Three types of gilt acclimatization are used, namely vaccination, natural exposure and exposure using a herd-specific lung homogenate. Vaccination for M. hyo is commonly practiced as it can reduce the bacterial load and clinical severity. However, M. hyo vaccination does not prevent colonization and has minimal effect on altering transmission.

Natural exposure through the introduction of M. hyo-positive culls into a gilt development unit has been performed. However, this approach is less than ideal in larger herds, as it takes a long time for adequate exposure and requires a high number of positive culls. Studies have shown that it takes one positive cull to one or two gilts for successful exposure within a 4-week period.

Exposure using a herd-specific, M. hyo-positive lung homogenate has been performed in the field, via intra-tracheal or aerosol techniques. Intra-tracheal exposure is a more labor-intensive method and may not be as feasible in large populations, as approximately 50% to 70% of the herd will need to be exposed to be successful. Therefore, aerosol exposure using foggers has been explored. Recently, this method has been shown to be successful for M. hyo exposure while being more feasible to perform.

Diagnostics for M. hyo

Several sample types are used for the detection of M. hyo. It is important to consider the overall goal that you are trying to achieve, as this will determine what sampling method should be used.

“Serum is commonly used, and the cost is relatively low,” Betlach said. “This sample type is used to detect the presence of M. hyo antibodies and it is easy to collect. However, the ability to interpret diagnostic results can be difficult, especially in vaccinated herds as the presence of antibodies from the vaccine or infection cannot be differentiated.”

Other sample types, such as oral fluids, laryngeal swabs and tracheal sample, are used to detect the presence of M. hyo infection. Oral fluid samples are easy to take, and the results are easy to interpret, in most conditions. Oral fluid samples work best in chronic situations but are not sensitive enough to detect the pathogen in an acute infection.

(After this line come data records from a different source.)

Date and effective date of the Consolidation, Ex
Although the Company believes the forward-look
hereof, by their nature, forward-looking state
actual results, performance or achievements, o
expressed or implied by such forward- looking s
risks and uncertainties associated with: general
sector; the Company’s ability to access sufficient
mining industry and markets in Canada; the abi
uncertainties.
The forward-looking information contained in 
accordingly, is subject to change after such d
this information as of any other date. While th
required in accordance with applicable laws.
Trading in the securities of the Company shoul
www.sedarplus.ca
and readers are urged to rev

Laryngeal swabs, which are convenient, require some employee training. Positives can be obtained at 7 to 14 days after infection, Betlach said. In comparison, tracheal samples appear to be more sensitive in acute and chronic situations. This sample type also requires additional training as false-negative results from poor sampling technique can occur. Due to their sensitivity, Betlach uses tracheal samples in elimination strategies.

“Diagnostics have improved over the years,” she added. “For M. hyo detection, it is critical to think about what sample type you are going to use and the time of infection, and to understand the question you want to answer.”